Working Parents Holiday Survival Guide

The sprint from Thanksgiving to New Year’s is a beast for most folks, but if you have kids and you’re working outside of the home it’s a trifecta of over-scheduling, guilt and unmet expectations. You feel horrible that you have to miss the preschool Holiday Caroling Party at 11 AM because you have meeting downtown at 10:30. Your to-do list seems to grow with every item checked off and yet as you are rushing around, from your daughter’s Nutcracker Dress Rehearsal to your son’s Boy Scout Canned Good Collection Drive while frantically checking email from your boss you have to wonder: is it January yet?

Listen, the Holidays are busy. There are extra commitments and activities on top of your normal circus and that only adds fuel to the fire. Add on all the baggage from your own childhood holiday expectations and guilt that you aren’t going to sacrifice your little angels’ “perfect holiday” because you work and you have a recipe for disaster.

So I’m here to tell you two things: it will not be perfect, and that’s okay.

The upside to adulting is that you are in charge of your time, you can say no, and it will all be alright. On my sixteenth year as a working parent during the holidays, I have a few survival tips that may help quell your Christmas Chaos:

1. Reign It In. You don’t need to give every single person you know the perfect gift. Ain’t no shame in the same-gift game. Find the perfect small gift? Buy a dozen and share with everyone from your cube-neighbor to the newspaper delivery guy. And most of our kids have MORE than they will ever want or need. Our family sticks to the four gift rule: something you want, something you need, something to wear, something to read. Draw names with your extended family or agree to only exchange gifts for the children. We all have too much crap anyway.

2. Just Say No. I once insisted on attending three holiday parties in one night. That was dumb, and not a lot of fun for me or my husband. Two parties per night, max. And it’s okay to say no to client or vendor parties. Or to your friends that host direct sales parties (ask them to send you a link, they gladly will). You probably won’t make it to every year-end or holiday event for each child, and everyone will survive. Why is the piano recital at the same time as the end-of-season sports banquet? Are they conspiring against me? No, but ’tis the season for a calendar collision course.

3. Order Gifts to Your Office. You are more Amazon Prime than Pinterest and I love you for it. Ship gifts to your office so you don’t have to Heisman your kid when launching out of the minivan from daycare pickup, running to get the box left on the front step, only to spend the next fifteen minutes (during the witching hour, mind you) looking for a better hiding spot from your little Nancy Drew. Schedule a late work night in December, pour yourself a little cocktail and put that laptop Spotify app on Holiday music and wrap away. All the recycling goes in the office bin and you arrive home with wrapped packages to slip under the tree or gift after you light the menorah.

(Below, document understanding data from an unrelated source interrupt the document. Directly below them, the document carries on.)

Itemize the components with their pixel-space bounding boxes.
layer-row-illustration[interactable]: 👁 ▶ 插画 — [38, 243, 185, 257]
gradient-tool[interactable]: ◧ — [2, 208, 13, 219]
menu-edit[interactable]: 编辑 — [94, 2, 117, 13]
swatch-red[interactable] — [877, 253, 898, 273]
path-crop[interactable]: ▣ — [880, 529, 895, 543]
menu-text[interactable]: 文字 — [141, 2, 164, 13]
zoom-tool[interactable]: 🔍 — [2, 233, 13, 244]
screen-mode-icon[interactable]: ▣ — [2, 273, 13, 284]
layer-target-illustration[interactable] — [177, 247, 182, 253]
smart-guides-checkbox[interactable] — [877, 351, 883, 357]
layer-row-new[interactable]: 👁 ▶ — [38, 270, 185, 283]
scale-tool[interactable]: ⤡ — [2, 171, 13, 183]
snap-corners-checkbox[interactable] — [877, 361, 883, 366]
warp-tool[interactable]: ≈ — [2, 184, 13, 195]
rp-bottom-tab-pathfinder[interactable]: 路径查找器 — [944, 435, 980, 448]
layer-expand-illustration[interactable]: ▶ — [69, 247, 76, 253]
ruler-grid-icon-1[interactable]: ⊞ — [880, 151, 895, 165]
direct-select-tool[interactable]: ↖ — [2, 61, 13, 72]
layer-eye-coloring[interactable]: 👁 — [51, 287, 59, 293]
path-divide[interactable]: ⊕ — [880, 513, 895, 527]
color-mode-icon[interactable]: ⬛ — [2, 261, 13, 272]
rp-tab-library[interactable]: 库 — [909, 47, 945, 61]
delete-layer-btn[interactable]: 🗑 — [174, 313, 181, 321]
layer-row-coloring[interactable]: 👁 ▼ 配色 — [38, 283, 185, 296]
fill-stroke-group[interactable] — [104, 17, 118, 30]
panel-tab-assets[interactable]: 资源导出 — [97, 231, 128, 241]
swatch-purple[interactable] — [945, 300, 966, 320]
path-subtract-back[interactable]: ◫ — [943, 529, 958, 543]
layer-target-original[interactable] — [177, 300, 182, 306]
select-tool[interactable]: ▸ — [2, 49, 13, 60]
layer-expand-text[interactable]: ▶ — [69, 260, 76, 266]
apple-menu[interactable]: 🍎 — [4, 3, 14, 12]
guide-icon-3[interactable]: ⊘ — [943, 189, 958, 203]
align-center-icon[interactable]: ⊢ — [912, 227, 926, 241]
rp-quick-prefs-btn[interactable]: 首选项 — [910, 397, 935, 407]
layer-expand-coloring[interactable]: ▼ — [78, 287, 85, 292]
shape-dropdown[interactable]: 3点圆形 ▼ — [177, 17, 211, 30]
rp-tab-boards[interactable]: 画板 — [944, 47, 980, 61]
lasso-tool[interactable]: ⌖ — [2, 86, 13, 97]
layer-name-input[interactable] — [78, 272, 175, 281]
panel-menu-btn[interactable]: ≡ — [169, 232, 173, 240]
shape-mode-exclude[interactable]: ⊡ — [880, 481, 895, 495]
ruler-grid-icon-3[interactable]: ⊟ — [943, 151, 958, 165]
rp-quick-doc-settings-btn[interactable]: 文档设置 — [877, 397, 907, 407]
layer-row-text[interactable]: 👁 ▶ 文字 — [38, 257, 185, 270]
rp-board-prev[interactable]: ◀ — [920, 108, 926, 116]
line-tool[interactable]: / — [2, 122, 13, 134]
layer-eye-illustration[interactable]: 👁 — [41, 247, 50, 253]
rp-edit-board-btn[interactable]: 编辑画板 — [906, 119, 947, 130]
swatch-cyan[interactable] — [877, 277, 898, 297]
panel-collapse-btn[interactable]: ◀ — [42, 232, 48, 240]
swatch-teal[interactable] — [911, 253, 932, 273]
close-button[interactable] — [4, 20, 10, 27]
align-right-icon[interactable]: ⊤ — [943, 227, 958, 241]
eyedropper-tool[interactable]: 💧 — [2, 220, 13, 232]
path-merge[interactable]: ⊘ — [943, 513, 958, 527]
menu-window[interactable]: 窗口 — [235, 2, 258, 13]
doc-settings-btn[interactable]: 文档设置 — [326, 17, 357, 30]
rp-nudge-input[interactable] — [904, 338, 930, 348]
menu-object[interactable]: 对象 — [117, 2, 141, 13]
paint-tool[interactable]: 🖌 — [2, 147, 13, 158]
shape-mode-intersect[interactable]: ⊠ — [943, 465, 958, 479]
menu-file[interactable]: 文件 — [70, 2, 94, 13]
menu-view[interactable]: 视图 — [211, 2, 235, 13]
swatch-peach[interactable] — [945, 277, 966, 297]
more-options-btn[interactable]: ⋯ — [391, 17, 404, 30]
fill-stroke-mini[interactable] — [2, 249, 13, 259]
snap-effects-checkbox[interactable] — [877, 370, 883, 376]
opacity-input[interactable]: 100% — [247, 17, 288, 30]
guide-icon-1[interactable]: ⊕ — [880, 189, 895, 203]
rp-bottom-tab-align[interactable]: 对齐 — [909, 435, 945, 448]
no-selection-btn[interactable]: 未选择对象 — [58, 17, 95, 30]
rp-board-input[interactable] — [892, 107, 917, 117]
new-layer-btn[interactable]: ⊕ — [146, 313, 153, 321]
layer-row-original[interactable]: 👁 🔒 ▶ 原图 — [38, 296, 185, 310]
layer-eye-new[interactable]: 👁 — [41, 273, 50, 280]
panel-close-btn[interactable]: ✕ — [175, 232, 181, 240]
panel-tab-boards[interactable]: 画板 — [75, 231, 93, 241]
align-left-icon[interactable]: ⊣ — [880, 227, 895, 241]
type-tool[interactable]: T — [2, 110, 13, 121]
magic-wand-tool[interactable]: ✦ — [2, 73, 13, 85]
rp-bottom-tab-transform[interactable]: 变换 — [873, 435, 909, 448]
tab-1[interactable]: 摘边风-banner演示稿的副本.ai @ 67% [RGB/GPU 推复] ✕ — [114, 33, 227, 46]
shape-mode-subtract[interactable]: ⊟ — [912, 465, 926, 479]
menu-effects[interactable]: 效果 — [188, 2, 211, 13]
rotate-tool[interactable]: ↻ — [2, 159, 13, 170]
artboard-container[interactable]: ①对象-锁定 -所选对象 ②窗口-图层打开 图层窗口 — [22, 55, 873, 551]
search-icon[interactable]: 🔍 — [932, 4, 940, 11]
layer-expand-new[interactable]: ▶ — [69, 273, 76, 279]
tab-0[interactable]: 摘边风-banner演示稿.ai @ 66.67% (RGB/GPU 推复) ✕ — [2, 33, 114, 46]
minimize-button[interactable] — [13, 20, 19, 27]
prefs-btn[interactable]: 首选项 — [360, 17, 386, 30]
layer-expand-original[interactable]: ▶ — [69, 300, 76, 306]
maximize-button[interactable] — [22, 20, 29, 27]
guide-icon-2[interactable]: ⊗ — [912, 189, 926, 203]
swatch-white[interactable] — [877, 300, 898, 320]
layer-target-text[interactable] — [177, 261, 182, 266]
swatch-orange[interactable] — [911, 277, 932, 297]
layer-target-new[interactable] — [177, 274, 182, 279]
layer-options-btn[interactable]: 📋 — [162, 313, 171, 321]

4. Only Do What Brings You Joy. I have a love-hate relationship with holiday cards: love to get them, hate to give them. Every year it became a family battle royale to get the right photo, wrestle with mail merge labels and bribe the boys into assembly-line the distribution. So I gave it up. One year I made an Animoto video, another year I sent Valentine’s Day cards. People, THANK YOU for sending me yours, but I just can’t even. Maybe I’ll send them when the boys are in college (please, sweet baby Jesus, may they all get into college) but please accept my apologies in advance that I just can’t get it together to get cards out the door while I’m wrapping up year-end at work.

5. Impromptu is Better. Look, you can’t orchestrate the perfect holiday. Rather than scheduling all the things you want to do during the holidays, leave space for the magic to happen. One of our favorite holiday traditions is for the boys and I to sneak out for an hour or two (can be done ANYTIME) to be elves practicing Random Acts of Kindness. They get to choose what we do, we’re together, we feel good. And that’s a heckuva lot better than forcing your family to go to a Messiah Singalong that only YOU want to attend (and seriously, go alone, it’s better that way).

And when you have the inevitable candy cane-induced meltdown, don’t freak out. That’s happening in every house and isn’t what you see in the picture-perfect InstaChristmas posts. Throw your kids in the car in their PJ’s, give them a plastic coffee mug of warm milk or hot chocolate, and take a little ride around the neighborhood and look at all the pretty lights. There really is magic in the season, you just have to have the time to notice it.